The candidate that Republicans (typically the party that is suspicious of antitrust regulation) nominated, Donald Trump, has already pledged to block the deal if he’s elected president. Meanwhile Democrats and the left in general have been increasingly making noise about using antitrust law as a tool for confronting economic inequality and the concentration of corporate power.

And critics of business concentration have at their disposal recent economic research that suggests that we should expect a much more skeptical Justice Department and Federal Trade Commission in any case.

John Kwoka, an economist at Northeastern University, recently published research that looked at more than 1,000 mergers over the past twenty years. Kwoka found that at least one-third of the ones he studied actually resulted in price increases of more than 10%, when controlling for factors like changes in input costs, shifts in demand, and other variables that can lead to price increases outside of changes in the competitive landscape. Kwoka found that a whopping 80% of mergers led to some price increase, with the average coming in at 7%.

Kwoka’s research is a damning indictment of the federal government’s performance in preventing price-increasing mergers, and could be used as justification in and of itself to crack down on mergers and acquisitions. Kwoka also found that when the federal government requires merging companies to divest assets, such actions had almost no effect in preventing price increases.

He also found that the approach of using “conduct remedies,” or requirements that firms act against their own interests in order to promote more competition, were wholly inadequate to prevent consumer harm through rising prices. These remedies, according to Kwoka, “are difficult to write, difficult to enforce, and at the end of the day they don’t work.”

And they lead to huge price increases for consumers, anyway. According to Kwoka’s research, mergers that relied on conduct remedies to prevent consumer harm actually led to, on average, a 16% increase in prices, more than twice as large an increase as the average merger.

There’s an important caveat to consider. Kwoka’s research focuses on “horizontal” mergers, whereby two companies competing in the same market join together.

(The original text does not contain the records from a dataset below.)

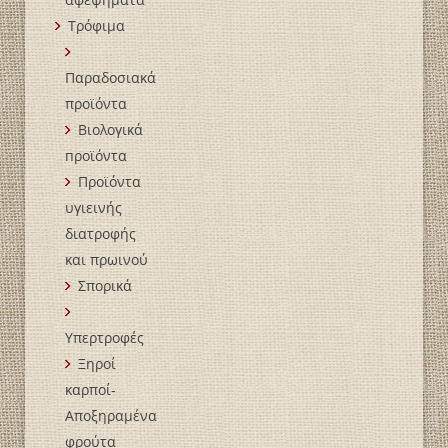
Τρόφιμα
Παραδοσιακά
προϊόντα
Βιολογικά
пροϊόντα
Προϊόντα
υγιεινής
διατροφής
και πρωινού
Σπορικά
Υπερτροφές
Ξηροί
καρποί-
Αποξηραμένα
φρούτα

The proposed AT&T and Time Warner deal would be a vertical integration, whereby firms in different parts of the supply chain merge together. Standard theory dictates that because these sorts of mergers don’t reduce competition. In theory, the existence of the same number of competitors in the market at the end of the supply chain will stop firms from raising the prices consumers pay.

But a vertical merger can lead to price increases in certain instances. The market for internet service is notoriously bereft of competition, because of incredibly high barriers to entry. “Within five months of completing its $49 billion purchase of DirecTV, AT&T announced that it would increase prices for its broadband service,” according to the Center for Public Integrity. “DirecTV also announced that month that it would hike its prices.”

Cable and Internet providers are constrained from raising prices because all else equal, content providers want to get their product to consumers at the lowest price possible. When content creators and distributors are unified in markets where competition is already constrained, that can lead to price increases.

And while the Justice Department has largely relied on conduct remedies to amend vertical mergers, Kwoka’s research, and common sense, show why these solutions may not actually be solutions to price increases at all. “The remedy strategy that was pursued in Comcast-NBCUniversal was not effective,” Kwoka says. “Most anybody upon reading the agreement would say that this couldn’t possibly work. A number of people said it at the time.”

The only other method that the Feds have to prevent price increases is to block a merger. And one can expect, now that it’s clear that the tools that the government has been using has failed, that many in the administration, or the next one, will be arguing to do just that.